• Given information
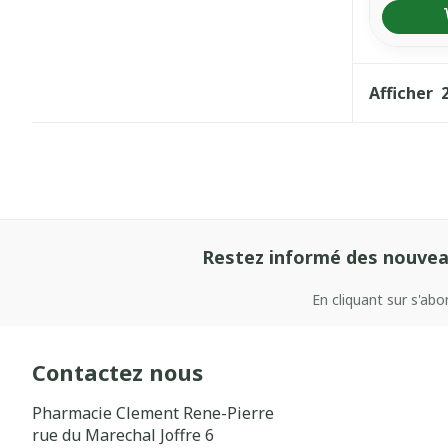
Afficher
Restez informé des nouvea
En cliquant sur s'ab
Contactez nous
Pharmacie Clement Rene-Pierre
rue du Marechal Joffre 6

• Instructions for the task
Skipping the pictures, transcribe each line above exactly as it appears.

• Task answer
Afficher
Restez informé des nouvea
En cliquant sur s'ab
Contactez nous
Pharmacie Clement Rene-Pierre
rue du Marechal Joffre 6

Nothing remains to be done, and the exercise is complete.